Using the MediaStream Recording API
The MediaStream Recording API makes it easy to record audio and/or video streams. When used with navigator.mediaDevices.getUserMedia()
, it provides an easy way to record from the user's input devices and instantly use the result in web apps.
Both audio and video may be recorded, separately or together. This article aims to provide a basic guide on how to use the MediaRecorder interface, which provides this API.
A sample application: Web Dictaphone
To demonstrate basic usage of the MediaStream Recording API, we have built a web-based dictaphone. It allows you to record snippets of audio and then play them back. It even gives you a visualization of your device's sound input, using the Web Audio API. We'll concentrate on the recording and playback functionality for this article.
You can see this demo running live, or grab the source code on GitHub.
CSS goodies
The HTML is pretty simple in this app, so we won't go through it here; there are a couple of slightly more interesting bits of CSS worth mentioning, however, so we'll discuss them below. If you are not interested in CSS and want to get straight to the JavaScript, skip to the Basic app setup section.
Keeping the interface constrained to the viewport, regardless of device height, with calc()
The calc()
function is one of those useful little utility features that's cropped up in CSS that doesn't look like much initially, but soon starts to make you think "Wow, why didn't we have this before? Why was CSS2 layout so awkward?" It allows you do a calculation to determine the computed value of a CSS unit, mixing different units in the process.
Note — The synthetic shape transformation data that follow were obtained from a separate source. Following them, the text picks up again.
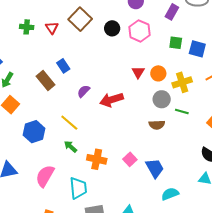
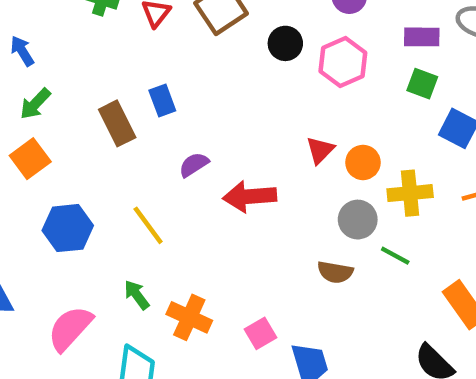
purple rectangle: (172, 12) -> (422, 37), turned 49
green square: (176, 43) -> (422, 84), moved
green arrow: (70, 147) -> (137, 295), moved

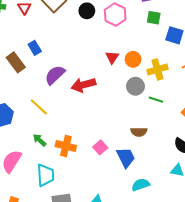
purple semicircle: (194, 165) -> (55, 75), size x1.5
brown semicircle: (335, 272) -> (139, 132), moved

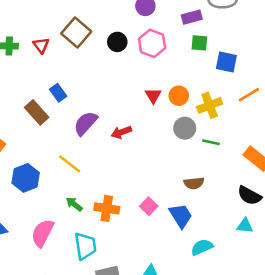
red arrow: (83, 85) -> (121, 132), size x0.7

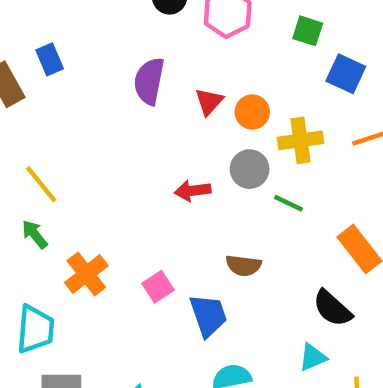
purple semicircle: (86, 123) -> (149, 81), moved, turned -44
red arrow: (121, 132) -> (193, 191), moved
green arrow: (74, 204) -> (35, 234), moved
orange cross: (107, 208) -> (86, 274), turned 30
cyan triangle: (245, 226) -> (313, 357), turned -42

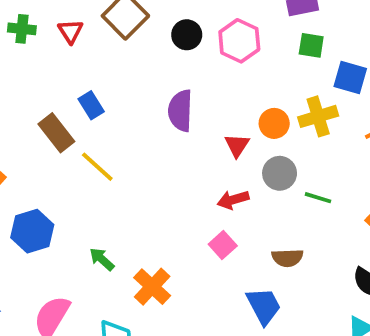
red triangle: (209, 102) -> (237, 145), moved
yellow cross: (300, 140) -> (318, 116), moved
yellow line: (41, 184) -> (97, 167), moved
pink square: (158, 287) -> (223, 245), moved

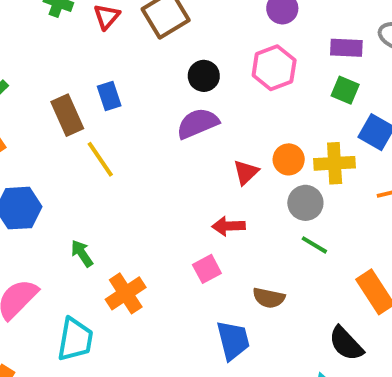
black circle: (187, 35) -> (204, 76), moved
purple semicircle: (180, 111) -> (198, 123), turned 51
gray circle: (280, 173) -> (305, 203), moved

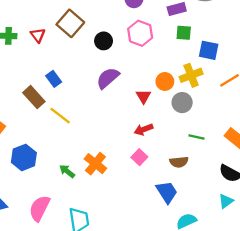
black circle: (204, 76) -> (104, 41), moved
green line: (314, 245) -> (197, 137), moved
orange cross: (126, 293) -> (95, 164), moved

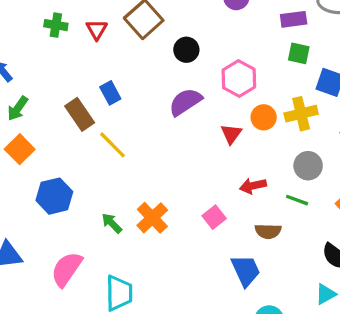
pink hexagon: (140, 33) -> (239, 79), moved
gray circle: (182, 103) -> (308, 166), moved
red arrow: (144, 129) -> (253, 186), moved

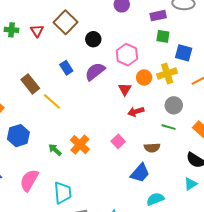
blue rectangle: (110, 93) -> (66, 68), moved
red arrow: (253, 186) -> (136, 112), moved
blue trapezoid: (246, 271) -> (140, 173), turned 70

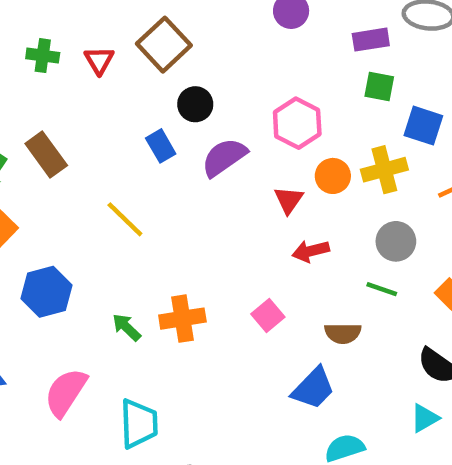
black circle: (93, 39) -> (195, 104), moved
brown rectangle: (30, 84) -> (46, 154), moved
orange cross: (80, 145) -> (182, 319), turned 36

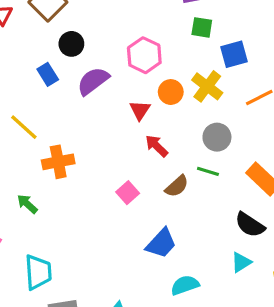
blue square: (423, 126) -> (234, 54), turned -32
yellow cross: (384, 170) -> (207, 86), turned -36
red arrow: (311, 251) -> (157, 146), turned 60
orange cross: (182, 319) -> (58, 162), moved
brown semicircle: (343, 333) -> (177, 186), moved, turned -40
For example, in Web Dictaphone we have three main UI areas, stacked vertically. We wanted to give the first two (the header and the controls) fixed heights:
header {
height: 70px;
}
.main-controls {
padding-bottom: 0.7rem;
height: 170px;
}
However, we wanted to make the third area (which contains the recorded samples you can play back) take up whatever space is left, regardless of the device height. Flexbox could be the answer here, but it's a bit overkill for such a simple layout. Instead, the problem was solved by making the third container's height equal to 100% of the parent height, minus the heights and padding of the other two:
.sound-clips {
box-shadow: inset 0 3px 4px rgb(0 0 0 / 70%);
background-color: rgb(0 0 0 / 10%);
height: calc(100% - 240px - 0.7rem);
overflow: scroll;
}
Checkbox hack for showing/hiding
This is fairly well documented already, but we thought we'd give a mention to the checkbox hack, which abuses the fact that you can click on the <label>
of a checkbox to toggle it checked/unchecked. In Web Dictaphone this powers the Information screen, which is shown/hidden by clicking the question mark icon in the top right-hand corner. First of all, we style the <label>
how we want it, making sure that it has enough z-index to always sit above the other elements and therefore be focusable/clickable:
label {
font-family: "NotoColorEmoji";
font-size: 3rem;
position: absolute;
top: 2px;
right: 3px;
z-index: 5;
cursor: pointer;
}
Then we hide the actual checkbox, because we don't want it cluttering up our UI:
input[type="checkbox"] {
position: absolute;
top: -100px;
}
Next, we style the Information screen (wrapped in an <aside>
element) how we want it, give it fixed position so that it doesn't appear in the layout flow and affect the main UI, transform it to the position we want it to sit in by default, and give it a transition for smooth showing/hiding:
aside {
position: fixed;
top: 0;
left: 0;
text-shadow: 1px 1px 1px black;
width: 100%;
height: 100%;
transform: translateX(100%);
transition: 0.6s all;
background-color: #999;
background-image: linear-gradient(
to top right,
rgb(0 0 0 / 0%),
rgb(0 0 0 / 50%)
);
}
Last, we write a rule to say that when the checkbox is checked (when we click/focus the label), the adjacent <aside>
element will have its horizontal translation value changed and transition smoothly into view:
input[type="checkbox"]:checked ~ aside {
transform: translateX(0);
}
Basic app setup
To grab the media stream we want to capture, we use getUserMedia()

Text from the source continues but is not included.